Citing the solid, if unspectacular, earnings prospects and economic fundamentals, Argus said it expects the S&P 500 to eventually move on from the current 2,500 level. The firm also referred to Argus Investment Strategist Peter Canelo's view that the S&P 500 could potentially peak near 2,680–2,780 over the coming six months and 2,740–2,840 within a year.
Market Darlings To Suffer If Bull Run Snaps
Argus indicated that if the stock market begins to unravel, the first stocks to sell off will likely be the current group of market darlings.
Benzinga looked at some overbought S&P 500 stocks, which face the grave threat of seeing a steep selloff in the eventuality of a stock market correction. The year-to-date gain was considered for stock screening.
- Vertex Pharmaceuticals Incorporated VRTX: Up 106.41 percent.
- NRG Energy Inc NRG: Up 97.31 percent.
- Align Technology, Inc. ALGN: Up 93.82 percent.
- Activision Blizzard, Inc. ATVI: Up 77.54 percent.
- NVIDIA Corporation NVDA: Up 69.35 percent.
- Wynn Resorts, Limited WYNN: Up 68.07 percent.

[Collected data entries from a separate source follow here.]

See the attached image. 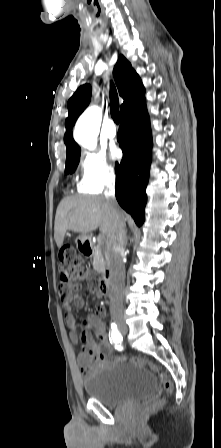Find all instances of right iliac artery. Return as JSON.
I'll use <instances>...</instances> for the list:
<instances>
[{
    "instance_id": "82829eb1",
    "label": "right iliac artery",
    "mask_w": 221,
    "mask_h": 448,
    "mask_svg": "<svg viewBox=\"0 0 221 448\" xmlns=\"http://www.w3.org/2000/svg\"><path fill=\"white\" fill-rule=\"evenodd\" d=\"M111 332L109 333L110 342L112 343H121L122 341V335L120 331L117 329V325L112 323L111 324Z\"/></svg>"
}]
</instances>
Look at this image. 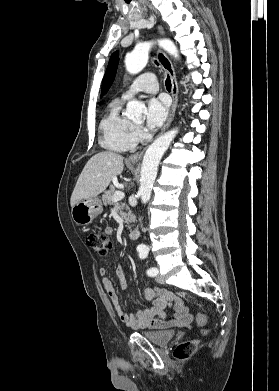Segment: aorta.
<instances>
[{
  "label": "aorta",
  "mask_w": 279,
  "mask_h": 391,
  "mask_svg": "<svg viewBox=\"0 0 279 391\" xmlns=\"http://www.w3.org/2000/svg\"><path fill=\"white\" fill-rule=\"evenodd\" d=\"M159 45L175 58H179L177 47L172 41L161 40ZM151 47L152 42L140 43L131 53L126 55L125 66L130 74H137L146 66ZM143 109V103L136 100L129 101L126 106V116L131 119H139ZM177 133L178 129L176 128L162 134L148 147L144 154L138 192L143 204L150 200L160 160Z\"/></svg>",
  "instance_id": "aorta-1"
}]
</instances>
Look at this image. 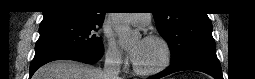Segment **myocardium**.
I'll list each match as a JSON object with an SVG mask.
<instances>
[{
    "label": "myocardium",
    "mask_w": 255,
    "mask_h": 79,
    "mask_svg": "<svg viewBox=\"0 0 255 79\" xmlns=\"http://www.w3.org/2000/svg\"><path fill=\"white\" fill-rule=\"evenodd\" d=\"M144 40L158 42L163 49V58L158 66L152 69H142L133 62V70L139 75H154L162 72L168 67L171 61L172 53L169 43L159 35H148Z\"/></svg>",
    "instance_id": "myocardium-1"
}]
</instances>
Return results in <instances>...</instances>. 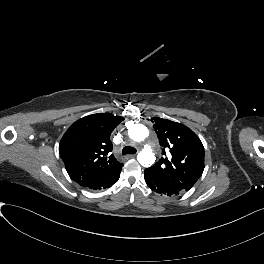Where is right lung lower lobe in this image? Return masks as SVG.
I'll return each mask as SVG.
<instances>
[{
    "instance_id": "1",
    "label": "right lung lower lobe",
    "mask_w": 264,
    "mask_h": 264,
    "mask_svg": "<svg viewBox=\"0 0 264 264\" xmlns=\"http://www.w3.org/2000/svg\"><path fill=\"white\" fill-rule=\"evenodd\" d=\"M122 167H120L118 170L113 172L111 175L107 176L106 178L102 179L101 181L86 187L90 190H101V189H106L111 187L113 184H115L119 177H120V172H121Z\"/></svg>"
}]
</instances>
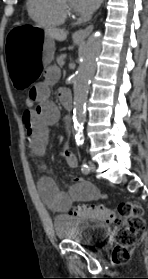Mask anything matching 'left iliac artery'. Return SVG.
I'll use <instances>...</instances> for the list:
<instances>
[{
  "mask_svg": "<svg viewBox=\"0 0 148 279\" xmlns=\"http://www.w3.org/2000/svg\"><path fill=\"white\" fill-rule=\"evenodd\" d=\"M89 171H90L89 166H88L86 163H84V164L82 165V172L85 173V174H87V173H89Z\"/></svg>",
  "mask_w": 148,
  "mask_h": 279,
  "instance_id": "1",
  "label": "left iliac artery"
}]
</instances>
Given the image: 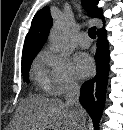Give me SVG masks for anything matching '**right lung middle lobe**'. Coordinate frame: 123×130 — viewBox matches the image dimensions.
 I'll return each mask as SVG.
<instances>
[{
    "label": "right lung middle lobe",
    "instance_id": "obj_1",
    "mask_svg": "<svg viewBox=\"0 0 123 130\" xmlns=\"http://www.w3.org/2000/svg\"><path fill=\"white\" fill-rule=\"evenodd\" d=\"M37 54H31L22 57V74L28 80L30 65Z\"/></svg>",
    "mask_w": 123,
    "mask_h": 130
}]
</instances>
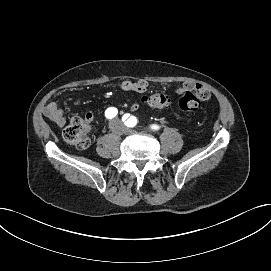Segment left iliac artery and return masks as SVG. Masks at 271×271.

- Alcoa Corp AA: Up 64.71 percent.
- Boeing Co BA: Up 64.47 percent.
- Micron Technology, Inc. MU: Up 63.82 percent.
- Paypal Holdings Inc PYPL: Up 63.74 percent.
The top performers among the S&P 500 companies, incidentally, belong to sectors as diverse as pharma, energy, video game, leisure & entertainment, technology, material and payment processing. These list of companies could also be run through a list of fundamental tests to decide how probable the pullback could be.